__REQUIRED ACTION__. All lines from the one containing "Federal leaders are looking" through the end of the entries below should appear in the answer exactly, with no others.

Records drawn from a dataset
═══

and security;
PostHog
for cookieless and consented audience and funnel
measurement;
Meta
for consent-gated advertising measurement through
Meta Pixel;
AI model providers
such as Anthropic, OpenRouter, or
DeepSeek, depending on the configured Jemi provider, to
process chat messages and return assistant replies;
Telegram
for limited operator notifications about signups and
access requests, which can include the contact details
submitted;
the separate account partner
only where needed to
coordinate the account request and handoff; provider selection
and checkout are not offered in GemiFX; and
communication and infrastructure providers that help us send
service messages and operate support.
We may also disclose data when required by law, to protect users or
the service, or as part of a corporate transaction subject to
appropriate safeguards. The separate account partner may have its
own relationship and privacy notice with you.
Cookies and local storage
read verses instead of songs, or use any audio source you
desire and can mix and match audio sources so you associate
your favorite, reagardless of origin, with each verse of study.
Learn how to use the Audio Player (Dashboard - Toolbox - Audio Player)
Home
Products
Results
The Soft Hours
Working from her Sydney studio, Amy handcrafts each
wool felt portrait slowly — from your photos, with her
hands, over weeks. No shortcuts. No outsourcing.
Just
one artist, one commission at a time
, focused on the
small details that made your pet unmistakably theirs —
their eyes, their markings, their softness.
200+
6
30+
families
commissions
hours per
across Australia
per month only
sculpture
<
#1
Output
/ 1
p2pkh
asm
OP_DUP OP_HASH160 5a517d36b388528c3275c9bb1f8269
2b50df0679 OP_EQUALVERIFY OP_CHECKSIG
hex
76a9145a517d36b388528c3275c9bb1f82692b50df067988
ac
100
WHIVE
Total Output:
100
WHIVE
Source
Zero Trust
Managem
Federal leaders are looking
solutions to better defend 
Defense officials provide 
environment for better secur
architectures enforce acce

═══

__ANSWER SECTION__.
Federal leaders are looking
solutions to better defend 
Defense officials provide 
environment for better secur
architectures enforce acce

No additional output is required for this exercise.